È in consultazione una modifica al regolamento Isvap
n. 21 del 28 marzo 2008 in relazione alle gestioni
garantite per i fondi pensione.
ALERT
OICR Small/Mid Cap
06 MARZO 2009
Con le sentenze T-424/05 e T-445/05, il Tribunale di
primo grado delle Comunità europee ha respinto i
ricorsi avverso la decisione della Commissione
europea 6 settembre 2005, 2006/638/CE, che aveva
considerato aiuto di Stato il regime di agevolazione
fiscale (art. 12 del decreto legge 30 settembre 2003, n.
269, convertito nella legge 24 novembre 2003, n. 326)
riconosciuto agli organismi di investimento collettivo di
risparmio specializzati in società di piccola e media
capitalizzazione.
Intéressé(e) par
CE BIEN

++++++

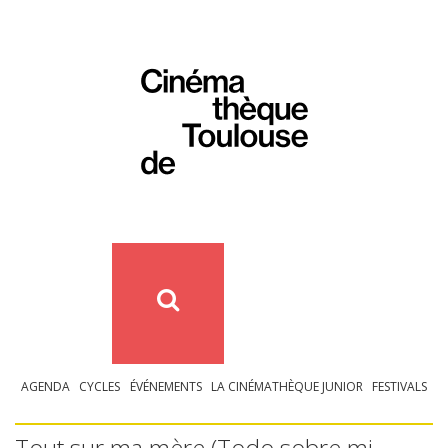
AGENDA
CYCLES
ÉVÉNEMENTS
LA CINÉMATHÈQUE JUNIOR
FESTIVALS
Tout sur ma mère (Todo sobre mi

++++++

Problem statement: Reproduce, character for character, only the lines of the preceding data that start at the line with "LA CINÉMATHÈQUE JUNIOR" and end at the line with "Tout sur ma mère (Todo sobre mi", both included.

Output of the task:
LA CINÉMATHÈQUE JUNIOR
FESTIVALS
Tout sur ma mère (Todo sobre mi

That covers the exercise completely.